A common problem in MicroStrategy that users face is the performance of reports. But with simple tuning techniques that the product provides this can be fixed in no time.
I would like to share with you the techniques that I have played around with.
First I would like to talk about the caching.
Caching allows for improved performance in response to report queries. As the cache gets stored in the memory, when repeated queries are made against the same reports the data is fetched faster.
Caching comes in different forms - Project/Report Level Caching and Template Caching
1. Caching can be enabled/disabled at project or report level. However the report level setting will override the project level setting. Using Project Configuration we can enable the caching else in report – using caching options we can enable or disable the caching. This type of caching is very useful only in cases where the data is preloaded in the database and there is no incremental refreshing of the database at any time of the user report run. For a data warehouse caching would help as against a OLTP ( Online Transaction Processing) system where data is frequently refreshed.
2. Templates can also be used for caching. Using a common template for developing common reports will help to fetch report data faster.
In projects I have worked on, we have implemented template level caching where in one template is built with common set of attributes and metrics and the reports are built by using the templates as shortcuts and in turn we cache the templates. Hence when one of the reports built from the template is run the entire data of template is run and gets cached in the memory and when other subsequent reports are run the report hits the cache and does not hit the database thus increasing the performance.
Next I would like to talk about intelligent cubes. This is a form of In-Memory cache.
Rather than returning data from the data warehouse for a single report, you can return sets of data from your data warehouse and save them directly to Intelligence Server memory. These sets of data can be shared as a single in-memory copy, to be used by many different reports created by multiple users.
These are gaining huge importance as they have several advantage over report cache as report caches expire or become invalid in certain circumstances.
A few instances are:
1. When there are changes made to the objects in the data warehouse, the existing caches may be configured so that they are no longer valid when hitting certain warehouse tables. Any further report execution will not hit the cache.

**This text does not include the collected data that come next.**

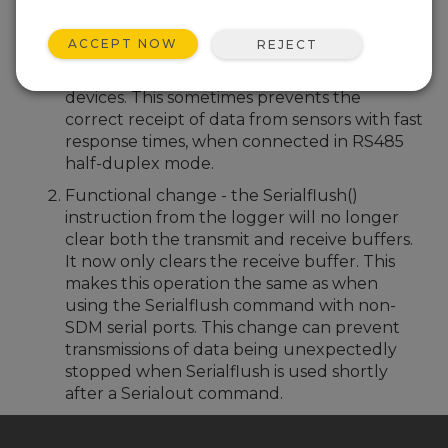
Bug fix for the RS485 transmit line being
held for a prolonged period after
ACCEPT NOW
REJECT
transmission has finished during periods of
high SDM line activity with other SDM
devices. This sometimes prevents the
correct receipt of data from sensors with fast
response times, when connected in RS485
half-duplex mode.
Functional change - the Serialflush()
instruction from the logger will no longer
clear both the transmit and receive buffers.
It now only clears the receive buffer. This
makes this operation the same as when
using the Serialflush command with non-
SDM serial ports. This change can prevent
transmissions of data being unexpectedly
stopped when Serialflush is used shortly
after a Serialout command.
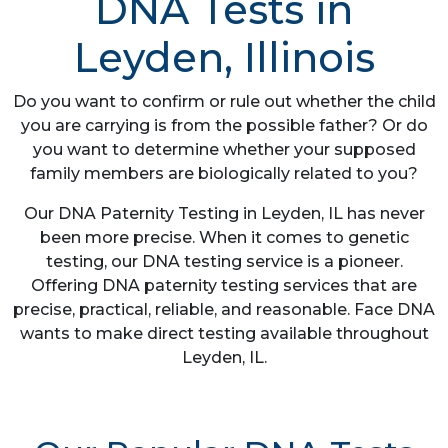
DNA Tests in
Leyden, Illinois
Do you want to confirm or rule out whether the child
you are carrying is from the possible father? Or do
you want to determine whether your supposed
family members are biologically related to you?
Our DNA Paternity Testing in Leyden, IL has never
been more precise. When it comes to genetic
testing, our DNA testing service is a pioneer.
Offering DNA paternity testing services that are
precise, practical, reliable, and reasonable. Face DNA
wants to make direct testing available throughout
Leyden, IL.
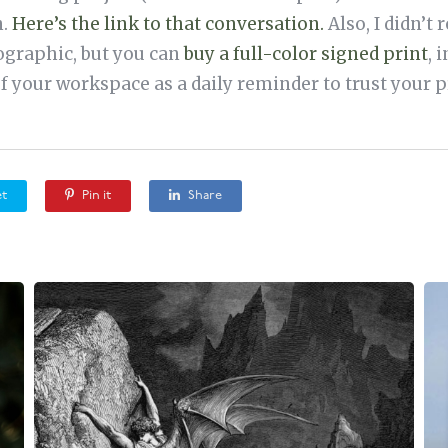
n.
Here’s the link to that conversation.
Also, I didn’t 
ographic, but you can
buy a full-color signed print
, 
of your workspace as a daily reminder to trust your p
t
Pin it
Share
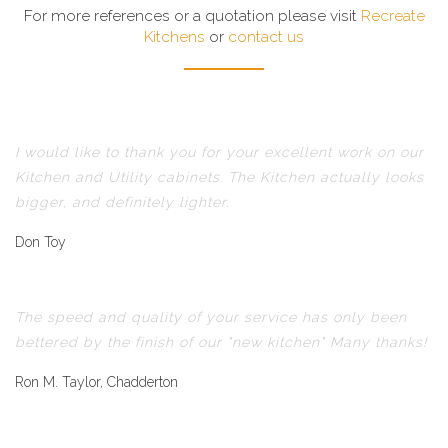
For more references or a quotation please visit
Recreate
Kitchens
or
contact us
I would like to thank you for your excellent work on our
Kitchen and Utility cabinets. The Kitchen actually looks
bigger, and definitely lighter.
Don Toy
The speed and quality of your service has only been
bettered by the finish of our "new kitchen" Many thanks!
Ron M. Taylor, Chadderton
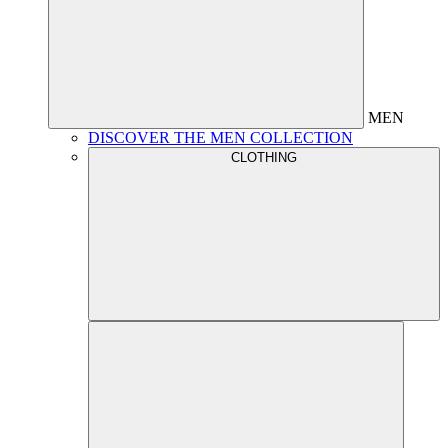
MEN
DISCOVER THE MEN COLLECTION
CLOTHING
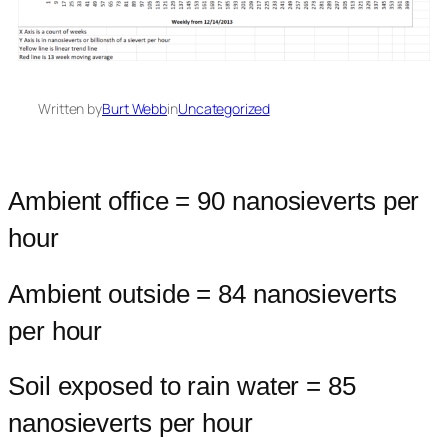
Written by
Burt Webb
in
Uncategorized
Ambient office = 90 nanosieverts per
hour
Ambient outside = 84 nanosieverts
per hour
Soil exposed to rain water = 85
nanosieverts per hour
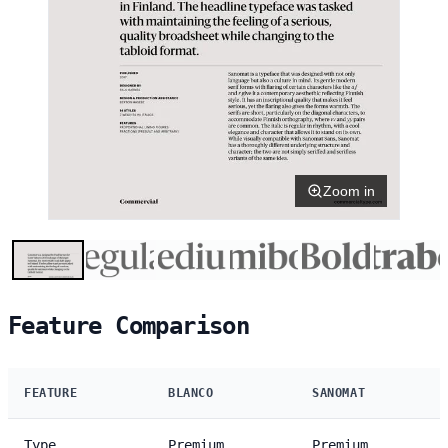
Zoom in
Feature Comparison
FEATURE
BLANCO
SANOMAT
Type
Premium
Premium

2. When the definition of an application object changes (such as report definition, report, report template, metric definition) the related report cache is marked invalid.
3. When there is need to control the growth of caches in the intelligence server memory, old caches need to be expired automatically.
Intelligent cubes can be refreshed on daily, weekly, quarterly monthly or yearly. In my past experience where I was working with a financial firm, we maintained cubes for different regions - Asia, EMEA and Tokyo. Also we developed cubes for daily and monthly data. Hitting against the database caused performance issues and having a single cube to store all data had its problems.
Also with recent versions of the tool, a new concept called incremental refreshing was introduced where in a cube loaded with 1 lakh records need not be refreshed just to insert or update a few row of records. With this new concept it was just sufficient to build a incremental refresh report with the required criteria to refresh the cube. For eg: If data was loaded for Region A at 9:00 AM from the database into the cube and data for Region B was available only at 12:00 PM then a incremental refresh report can be created on top of the cube with only one filter condition like Region = B and with the insert records option so that it does not override the existing data.